Earlier this week, the Oregon Legislature approved a plan that could pave the way for college students to finance their education by selling equity stakes in their future income. The idea is an intriguing one that has been bounced around before, but has never made it far in the United States, until now (a short stint by Yale in the 60s is the exception).

What makes it so appealing is that it is a glimmer of hope in the depressing enigma that is financing higher education. With both unsubsidized and subsidized Federal loan rates now at 6.8% (and Grad PLUS rates even higher), the student loan burden that comes with an undergraduate degree let alone further education can be daunting. Unfortunately, Federal loans are often the only option that a student has to pay for school nowadays.

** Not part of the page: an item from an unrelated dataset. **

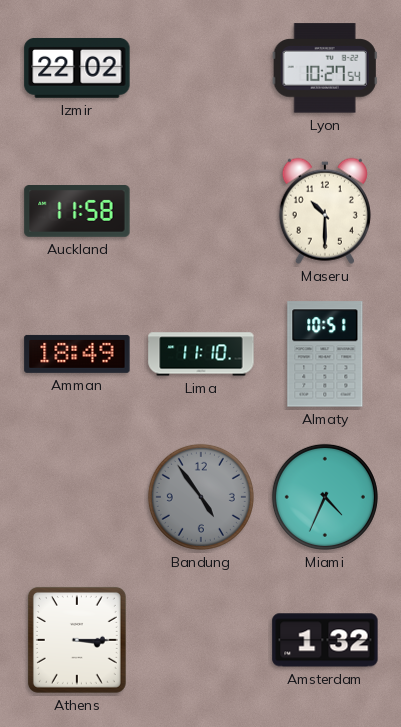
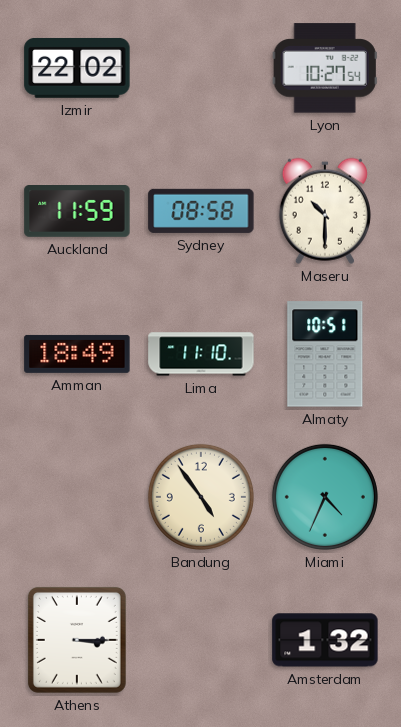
Auckland: 11:58 -> 11:59
Sydney: none -> 08:58
Bandung dial: grey -> cream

Equity financing would allow these students to avoid debt in exchange for a portion of their future income for a set number of years. Proponents of the Oregon plan claim that 3% per year for 20 years would be enough to keep the program afloat. This is likely an optimistic scenario and there are almost certainly going to be additional hurdles to this sort of system working long-term, but this could be a step in the right direction. In the worst case scenario, it ends up being a decent natural experiment.

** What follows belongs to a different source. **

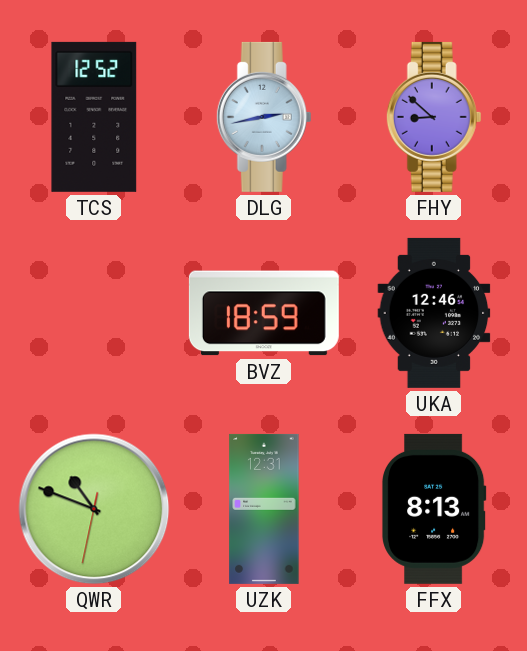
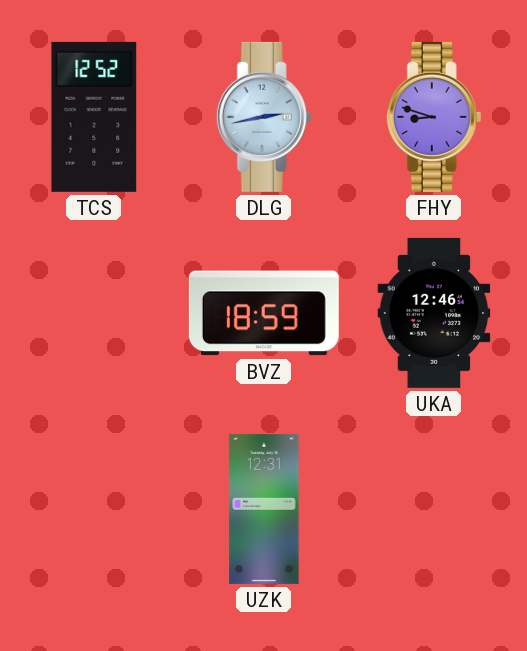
FHY: 8:52 -> 8:48
QWR: 10:48 -> none
FFX: 8:13 -> none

One of the primary concerns with this sort of program is financial sustainability for the investor- in this case the state of Oregon. Skeptics worry that students who expect to be high earners will not participate if it could mean they end up paying more in tuition when all is said and done. While what is currently on the table does not address this issue, a cap on repayment could help solve such a problem. The cap would still have to be higher than the average tuition rate charged by the school (in order for the program to remain independently sustainable), but could essentially be a way for students to trade the risks associated with uncertainty in future income for some extra money should things work out favorably.

Another issue is on the other end of the earning spectrum with those who might not make much upon graduation (or may not graduate at all). Adverse selection makes this problem especially worrisome. There is no difference for a student in terms of being eligible for this program whether he majors in a field with many jobs, no jobs, lucrative salaries, or low salaries. It is naturally attractive to those looking to study things that will not lead to large future incomes. Low incomes mean less money in, meaning the fund becomes harder to sustain.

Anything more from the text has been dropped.